BND format is indeed somewhat terrible but the single-record symbolic alleles DEL/INS/INV are way to limiting and you can't do any meaningful base-pair-accurate SV work using them. Sure, you'll occasionally get perfectly clean events, but you'll also get a lot of events with untemplated insertion sequence, or duplication or loss at one or both sides of an inversion. Your 'simple 4-break inversions' probably are rarely perfectly clean on both sides. You'll find you have to use BND notation for a non-trivial percentage of your variants and once you're doing this, it's easier to just use BND for everything and wishing you had some way to say that this set of BNDs is part of a 'simple' inversion event.

In any case, it sounds like some clarifications need to go into #266.

glennhickey commented 5 years ago

I stumbled on this too while using vg, and hope to see a clarification in 4.4. I understand the points in this thread about inversions sometimes being semi-defined or combined with other variation in practice, but I don't think that's relevant to the central issue: the spec should be clear bout (the arbitrary, as far as I'm concernted) choice of whether they start at POS or POS+1.

eroller commented 5 years ago

There is also this contradictory line in the spec. It doesn't mention symbolic alleles at all:

For precise variants, END is POS + length of REF allele - 1, and the for imprecise variants the corresponding best estimate.

https://github.com/samtools/hts-specs/blob/master/VCFv4.3.tex#L541

cyenyxe commented 5 years ago

@ctsa @adamnovak sorry it has taken so long to go back to this issue. What would you think of the following rewording? (forget the formatting, Markdown and TeX are not very compatible)

If any of the ALT alleles is a symbolic allele (an angle-bracketed ID String $<$ID$>$'') then the padding base needs to be specified in REF, and POS denotes the coordinate of said base. This includes reference-only blocks, denoted as$<$*$>$'').

@ctsa mentioned that the de facto definition for gVCF is [POS, END], but I don't see any indications of that in the VCF specification, neither in text or in the examples. Given that the REF column follows the same rules as in any other symbolic allele, I am keen on making ALT follow the same rules too.

Unfortunately @adamnovak's concerns will still apply:

This would imply that converting an inversion from a multi-nucelotide substitution with a sequence in the ALT field to a symbolic representation would change its POS.
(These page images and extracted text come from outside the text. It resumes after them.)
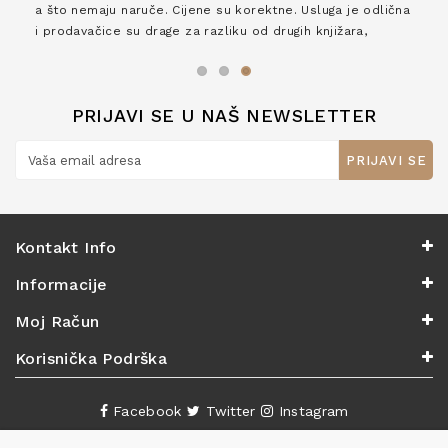
a što nemaju naruče. Cijene su korektne. Usluga je odlična
i prodavačice su drage za razliku od drugih knjižara,
zaslužuju 6*!
PRIJAVI SE U NAŠ NEWSLETTER
PRIJAVI SE
Kontakt Info
Informacije
Moj Račun
Korisnička Podrška
Facebook
Twitter
Instagram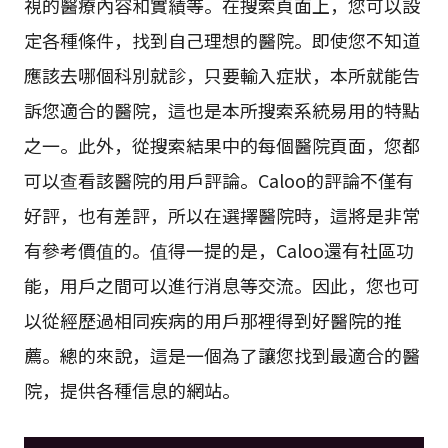
視的醫療內容和實績等。在搜索頁面上，您可以設
定各種條件，找到自己理想的醫院。即使您不知道
應該去哪個科別就診，只要輸入症狀，本所就能告
訴您適合的醫院，這也是本所搜索系統易用的特點
之一。此外，從搜索結果中的每個醫院頁面，您都
可以查看該醫院的用戶評論。Caloo的評論不僅有
好評，也有差評，所以在選擇醫院時，這將是非常
有參考價值的。值得一提的是，Caloo還有社區功
能，用戶之間可以進行消息等交流。因此，您也可
以從經歷過相同疾病的用戶那裡得到好醫院的推
薦。總的來說，這是一個為了讓您找到最適合的醫
院，提供各種信息的網站。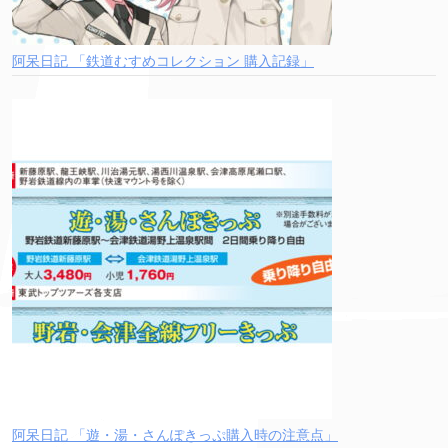
阿呆日記 「鉄道むすめコレクション 購入記録」
阿呆日記 「遊・湯・さんぽきっぷ購入時の注意点」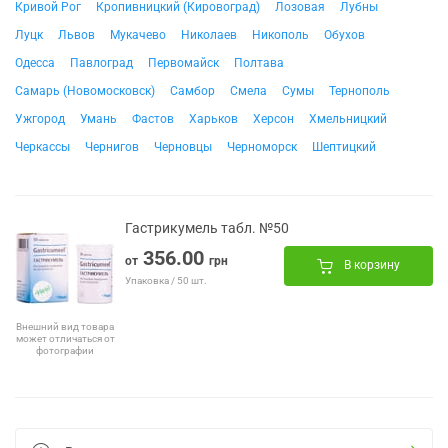
Кривой Рог
Кропивницкий (Кировоград)
Лозовая
Лубны
Луцк
Львов
Мукачево
Николаев
Никополь
Обухов
Одесса
Павлоград
Первомайск
Полтава
Самарь (Новомосковск)
Самбор
Смела
Сумы
Тернополь
Ужгород
Умань
Фастов
Харьков
Херсон
Хмельницкий
Черкассы
Чернигов
Черновцы
Черноморск
Шептицкий
Гастрикумель табл. №50
356.00
от
грн
В корзину
Упаковка / 50 шт.
Внешний вид товара
может отличаться от
фотографии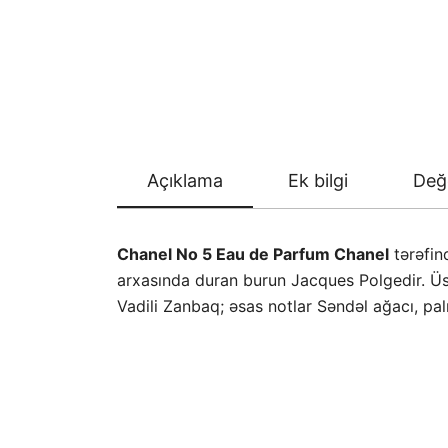
Açıklama
Ek bilgi
Değe
Chanel No 5 Eau de Parfum
Chanel
tərəfind
arxasında duran burun Jacques Polgedir. Üst 
Vadili Zanbaq; əsas notlar Səndəl ağacı, palı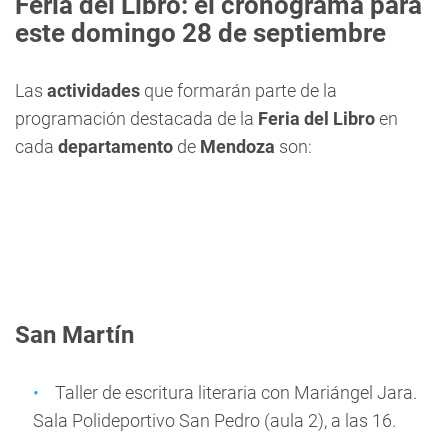
Feria del Libro: el cronograma para
este domingo 28 de septiembre
Las
actividades
que formarán parte de la
programación destacada de la
Feria del Libro
en
cada
departamento
de
Mendoza
son:
San Martín
Taller de escritura literaria con Mariángel Jara.
Sala Polideportivo San Pedro (aula 2), a las 16.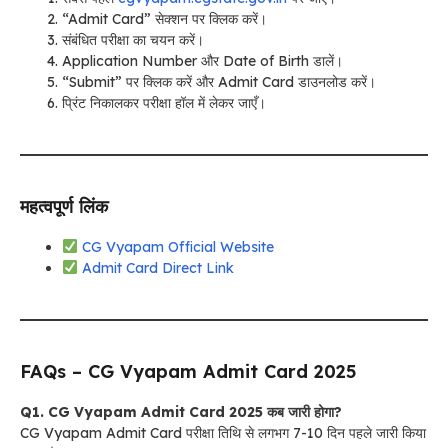
“Admit Card” सेक्शन पर क्लिक करें।
संबंधित परीक्षा का चयन करें।
Application Number और Date of Birth डालें।
“Submit” पर क्लिक करें और Admit Card डाउनलोड करें।
प्रिंट निकालकर परीक्षा हॉल में लेकर जाएँ।
महत्वपूर्ण लिंक
CG Vyapam Official Website
Admit Card Direct Link
FAQs – CG Vyapam Admit Card 2025
Q1. CG Vyapam Admit Card 2025 कब जारी होगा?
CG Vyapam Admit Card परीक्षा तिथि से लगभग 7-10 दिन पहले जारी किया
But addressing them at this point would involve severely changing the spec and the meaning of many VCF files. At least the behavior will be consistent within a single representation... And yeah, I think the example in the breakend representation section is wrong 😕 Once we agree on a solution for POS, I will change those accordingly.

jmarshall commented 5 years ago

I've never understood how symbolic alleles are supposed to be used. If the T in that example is supposed to be a padding base, how come it's not repeated in ALT?

REF   ALT
T     T<INV>
cyenyxe commented 5 years ago

Yeah, it is unfortunate that their representation is completely different from explicit sequences. Maybe instead of calling it the "padding base" when talking about symbolic alleles, we could use "preceding"?

pd3 commented 5 years ago

Symbolic alleles generally describe large events and often with imprecise boundaries. The position is often not known, the padding base wouldn't add any information. But we still want to be able to anchor it somewhere and the REF allele serves as a sanity check that the expected reference build is used.

lbergelson commented 5 years ago

@cyenyxe <*> is currently interpreted as being at POS rather than POS+1 (at least in GATK + friends) and changing it's meaning would be a nightmare at this point since it would change the meaning of every existing gvcf. It may be a sufficiently special that we could define pos for all symbolic alleles EXCEPT <*>.

There are other single base symbolic alleles though that I assume most people treat as being at POS. For instance IUPAC alt alleles are represented as <R> and my assumption would be that they do not have a padding base since they're essentially a SNP. I've never seen someone use one though so I could be mistaken though.